### [YOUR OBJECTIVE]
Only the lines below, from the one with "This is a quarter" through the one with "the Basilica of Our Lady of Altagracia.", are to be written out, exactly.

Transcribed page contents:

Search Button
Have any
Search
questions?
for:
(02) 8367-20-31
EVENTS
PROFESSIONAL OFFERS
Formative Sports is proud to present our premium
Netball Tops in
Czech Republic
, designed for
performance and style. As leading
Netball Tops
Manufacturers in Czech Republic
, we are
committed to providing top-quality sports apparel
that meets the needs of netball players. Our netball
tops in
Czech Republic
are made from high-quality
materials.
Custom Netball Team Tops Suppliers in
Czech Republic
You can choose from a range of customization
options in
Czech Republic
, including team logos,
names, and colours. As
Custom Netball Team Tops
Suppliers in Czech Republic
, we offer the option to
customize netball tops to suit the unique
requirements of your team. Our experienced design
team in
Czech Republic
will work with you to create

==

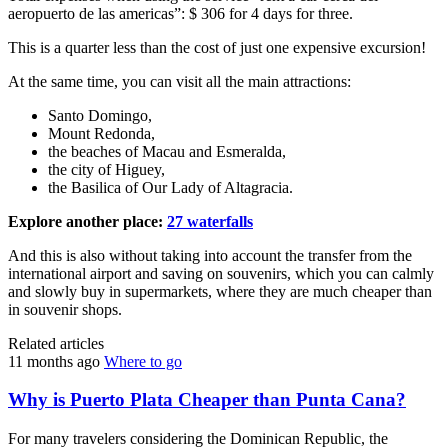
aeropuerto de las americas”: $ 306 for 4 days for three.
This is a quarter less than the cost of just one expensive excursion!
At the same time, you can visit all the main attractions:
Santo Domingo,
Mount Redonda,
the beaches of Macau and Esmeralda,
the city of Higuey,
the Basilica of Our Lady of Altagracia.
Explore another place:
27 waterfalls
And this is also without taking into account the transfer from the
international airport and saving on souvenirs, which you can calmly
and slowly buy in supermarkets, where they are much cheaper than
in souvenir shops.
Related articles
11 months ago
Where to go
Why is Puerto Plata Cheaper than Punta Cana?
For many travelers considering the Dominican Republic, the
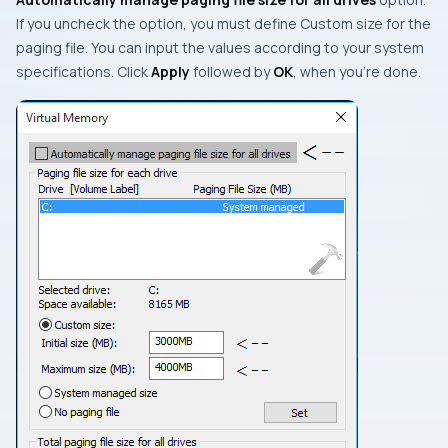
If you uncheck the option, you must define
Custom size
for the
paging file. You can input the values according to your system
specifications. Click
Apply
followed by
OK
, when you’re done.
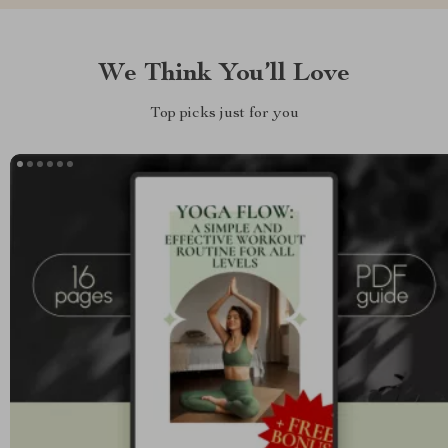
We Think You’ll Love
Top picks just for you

--

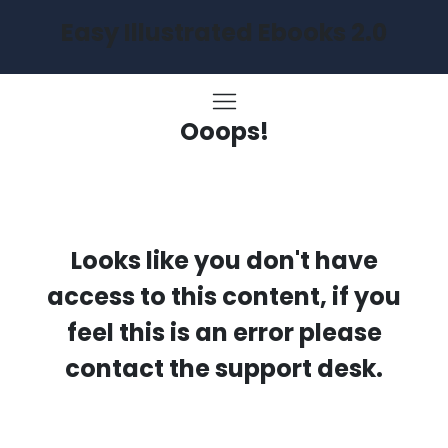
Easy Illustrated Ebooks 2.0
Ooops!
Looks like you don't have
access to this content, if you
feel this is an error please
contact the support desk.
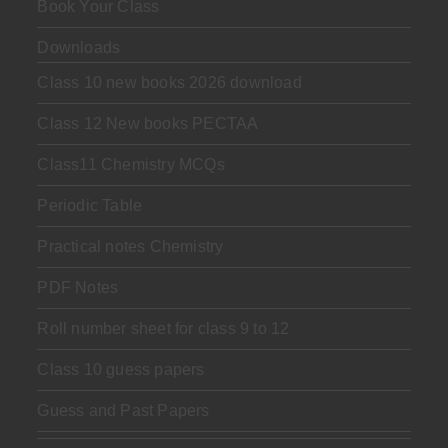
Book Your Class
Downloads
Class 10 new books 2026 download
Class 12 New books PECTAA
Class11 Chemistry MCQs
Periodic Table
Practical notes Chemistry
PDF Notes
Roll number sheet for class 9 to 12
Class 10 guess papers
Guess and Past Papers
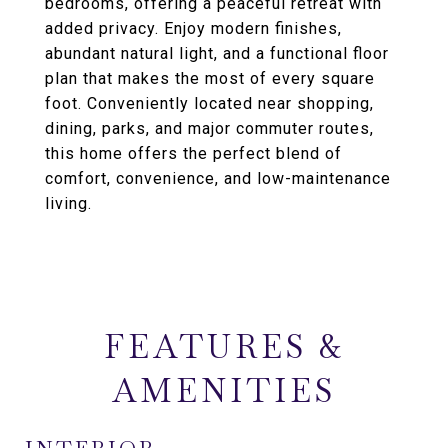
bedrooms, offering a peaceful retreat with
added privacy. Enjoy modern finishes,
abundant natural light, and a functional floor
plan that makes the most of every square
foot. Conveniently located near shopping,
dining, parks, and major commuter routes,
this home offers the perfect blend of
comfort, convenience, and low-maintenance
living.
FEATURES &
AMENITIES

### [RESPONSE AREA]
This is a quarter less than the cost of just one expensive excursion!
At the same time, you can visit all the main attractions:
Santo Domingo,
Mount Redonda,
the beaches of Macau and Esmeralda,
the city of Higuey,
the Basilica of Our Lady of Altagracia.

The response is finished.